Dynamic control of spindle motors for milling applications
Qinwei Pan


Department of Electronic and Electrical Engineering, The University of Sheffield, Sheffield, South Yorkshire S10 2TN, UNITED KINGDOM.


This programme of research is concerned with investigating novel methods for enhancing the machining of metals in terms of increasing material removal rates while maintaining surface finish and dimensional tolerance. This thesis provides a detailed investigation of the interaction between the drive control system, the power converter and the cutting process. Especially the coupling between the controller and power converter behaviour and the dynamic cutting conditions is the key novelty in this research.

Specifically, the research explores the merits of high speed and precise torque modulation of the drive and its influence on the cutting tool to suppress chatter in milling operations.
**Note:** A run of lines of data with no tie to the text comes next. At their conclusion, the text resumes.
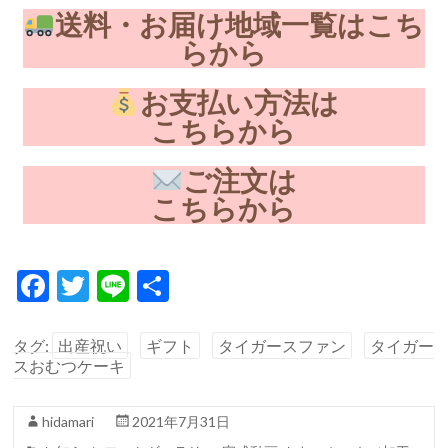
送料・お届け地域一覧はこち
らから
お支払い方法は
こちらから
ご注文は
こちらから
F
T
Li
共
ac
w
n
有
e
itt
e
タグ:
出産祝い
ギフト
タイガースファン
タイガー
スおむつケーキ
b
er
o
hidamari
2021年7月31日
o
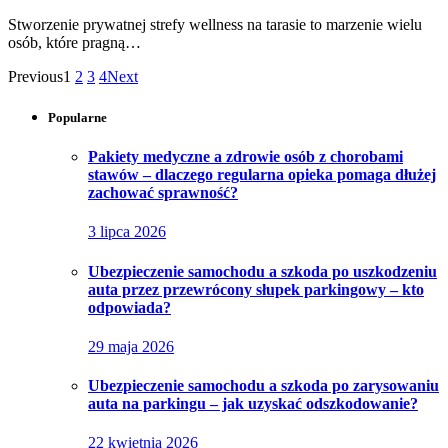
Stworzenie prywatnej strefy wellness na tarasie to marzenie wielu
osób, które pragną…
Previous
1
2
3
4
Next
Popularne
Pakiety medyczne a zdrowie osób z chorobami
stawów – dlaczego regularna opieka pomaga dłużej
zachować sprawność?
3 lipca 2026
Ubezpieczenie samochodu a szkoda po uszkodzeniu
auta przez przewrócony słupek parkingowy – kto
odpowiada?
29 maja 2026
Ubezpieczenie samochodu a szkoda po zarysowaniu
auta na parkingu – jak uzyskać odszkodowanie?
22 kwietnia 2026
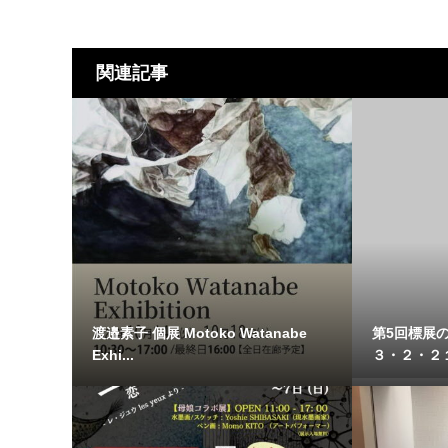
関連記事
渡邉素子 個展 Motoko Watanabe
第5回標
Exhi...
３・２・２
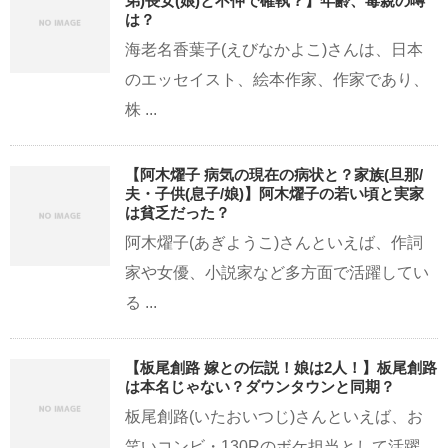
弟)長女(娘)と不仲で確執？】年齢、毒親の噂
は？
海老名香葉子(えびなかよこ)さんは、日本
のエッセイスト、絵本作家、作家であり、
株 ...
【阿木燿子 病気の現在の病状と？家族(旦那/
夫・子供(息子/娘)】阿木燿子の若い頃と実家
は貧乏だった？
阿木燿子(あぎようこ)さんといえば、作詞
家や女優、小説家など多方面で活躍してい
る ...
【板尾創路 嫁との伝説！娘は2人！】板尾創路
は本名じゃない？ダウンタウンと同期？
板尾創路(いたおいつじ)さんといえば、お
笑いコンビ・130Rのボケ担当として活躍 ...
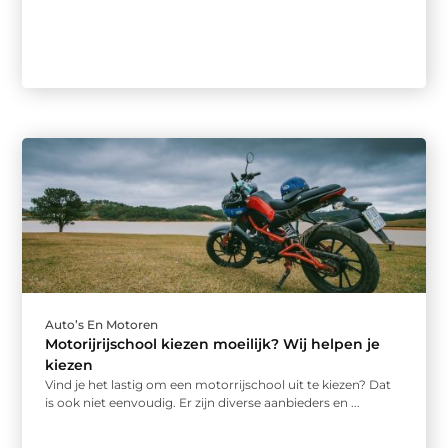
Auto’s En Motoren
Motorijrijschool kiezen moeilijk? Wij helpen je
kiezen
Vind je het lastig om een motorrijschool uit te kiezen? Dat
is ook niet eenvoudig. Er zijn diverse aanbieders en ...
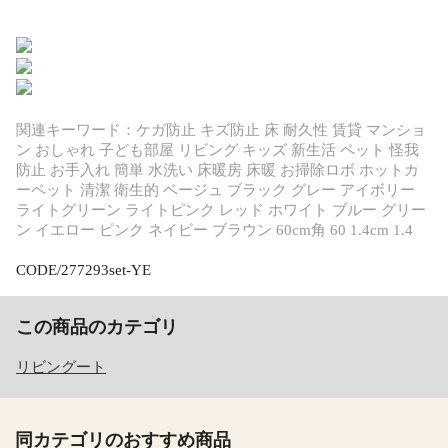
関連キーワード：ケガ防止 キズ防止 床 耐久性 賃貸 マンショ
ン おしゃれ 子ども部屋 リビング キッズ 新生活 ペット 怪我
防止 お手入れ 簡単 水洗い 床暖房 床暖 お掃除ロボ ホットカ
ーペット 清潔 衛生的 ベージュ ブラック グレー アイボリー
ライトグリーン ライトピンク レッド ホワイト ブルー グリー
ン イエロー ピンク ネイビー ブラウン 60cm角 60 1.4cm 1.4
CODE/277293set-YE
この商品のカテゴリ
リビングート
同カテゴリのおすすめ商品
The study focuses on the following areas:
  1. The open-loop torque matching to achieve precise speed control. A high frequency component of the machine load is generated due to the milling process, resulting in speed fluctuation. This research demonstrates a method for precise speed control using a low bandwidth PI controller by applying a torque correction signal to the control loop.
  2. Rapid torque modulation for chatter suppression in milling operations. The past research of variable speed milling on chatter suppression is limited by industrial milling machines. The industrial speed controller limits the frequency of speed variation that can be applied around the operating condition. This thesis increases the speed variation frequency capability for high speed milling process.
  3. Investigating the complex interactions between speed control settings and cutting performance. By applying torque match and rapid torque modulation the speed variation frequency capability is significantly increased. A detailed investigation of the dynamic behaviour with a high frequency speed variation and the effect of chatter suppression on high frequency variable speed milling (HFVSM) is presented.
  4. Detecting the onset of chatter using speed measurements. The cutting torque fluctuation is reflected as a disturbance of the motor speed. Chatter can then be identified by monitoring the motor speed. The application of this technique benefits the milling industry by providing a more robust chatter detection compared with conventional techniques.
  5. Combined dynamic operation. The combined operation of torque match, rapid torque modulation and chatter detection is demonstrated and has potential application to a milling machine capable of detecting and auto suppressing chatter during milling.
By combining auto chatter detection identification technique and high frequency variable speed milling, this research provides a detailed study with significant potential for industrial application. The key enabling methods demonstrated increase the operating speed capability for milling activities and hence reduce the time taken to manufacture a part and consequently increase the productivity of a milling machine.